The crash-landing occurred only one day after a “malfunctioning engine” on a Tehran-bound Qeshm Airlines plane from the northeastern city of Gorgan forced the pilot to abort takeoff and evacuate passengers.
Earlier, on Jan. 25, following departure from Imam Khomeini International Airport, an Airbus A300-600 operated by Iran Airtour heading toward the Turkish city of Istanbul had to circle around a certain area west of Tehran several times to consume fuel and reduce weight for an emergency return to the airport. Iran’s aviation organization blamed the incident on “a minor technical fault” without elaborating further. Airport officials have also canceled several domestic flights in recent days, offering no specific explanations and further adding to multiple unanswered questions.

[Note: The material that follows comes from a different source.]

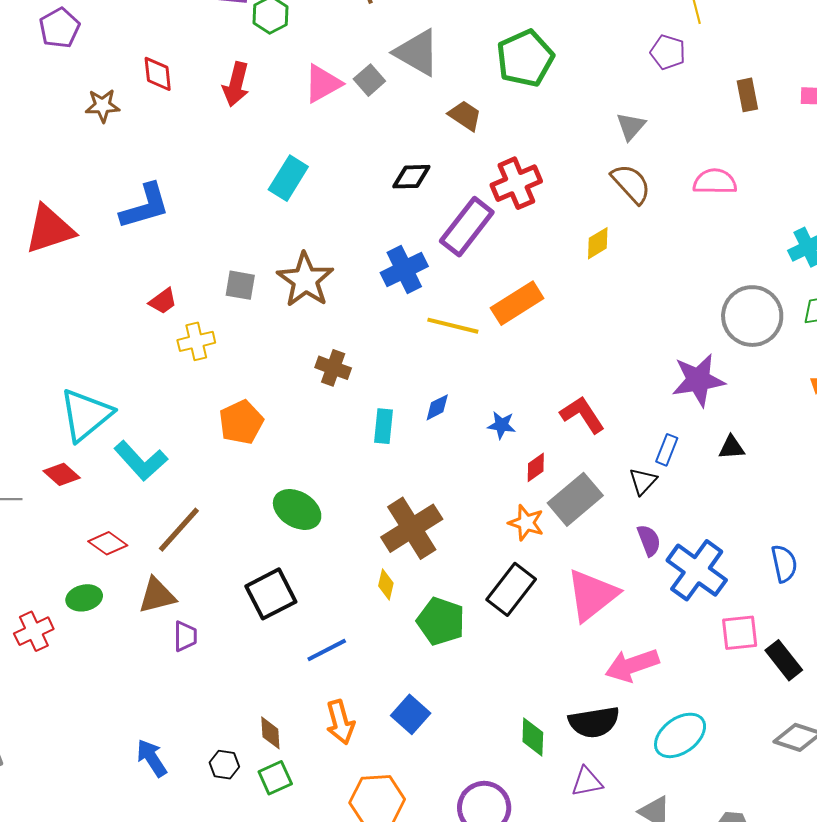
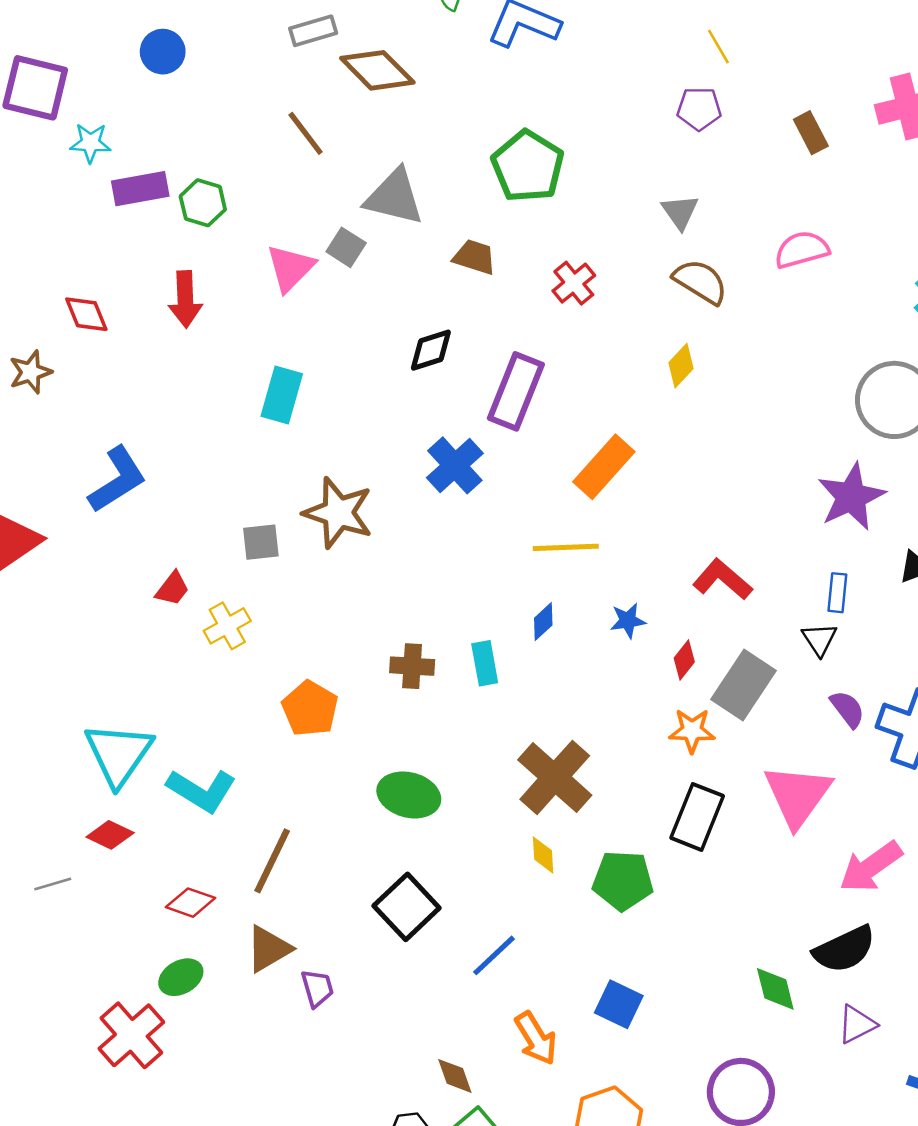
red cross: (516, 183) -> (574, 283), moved, size x0.7
yellow line: (453, 326) -> (566, 547), moved
brown cross: (333, 368) -> (412, 666), moved
red cross: (34, 631) -> (131, 1035), size x1.4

Decades of US sanctions restricting the sale of planes and parts to Iran have effectively worn out the country’s aviation fleet. Having signed the Iran nuclear deal with major world powers in 2015 and the consequent partial removal of those sanctions, Tehran was hoping to overhaul and inject some life into its aging aircraft, with President Hassan Rouhani’s government inking multibillion-dollar contracts with aviation giants Boeing and Airbus. Only a few of the 180 ordered planes joined the Iranian fleet, however, as the two companies halted deliveries due to fears of back-breaking US penalties that were reimposed after President Donald Trump walked out of the Iran deal.

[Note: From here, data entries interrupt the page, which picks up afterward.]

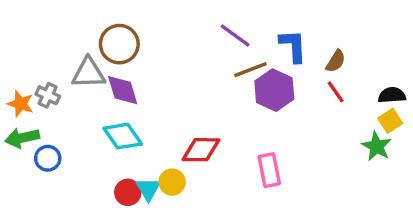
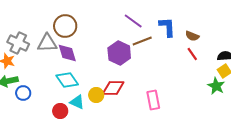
brown semicircle: (336, 61) -> (192, 36), turned 80
purple hexagon: (274, 90) -> (119, 53), moved
gray cross: (48, 95) -> (18, 43), moved, size x1.5
yellow circle: (172, 182) -> (96, 95), moved
cyan triangle: (148, 189) -> (77, 102), moved, turned -35
red circle: (128, 192) -> (60, 111), moved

The latest incidents involving Iranian aircraft come only weeks after 176 people died onboard a Ukrainian jetliner that was “mistakenly” downed by two Iranian missiles outside Tehran. The deadly incident has already made several international airlines redirect their paths from Iranian airspace, with some halting their Iran operations or starting to think twice. Maps of air traffic over Iranian skies following the Ukrainian plane crash have been marking a less concentrated circle, an unwelcome picture to the sanction-hit Iranian government for which one of the few ways of earning much-needed foreign currency is charging international aircraft using Iranian airspace.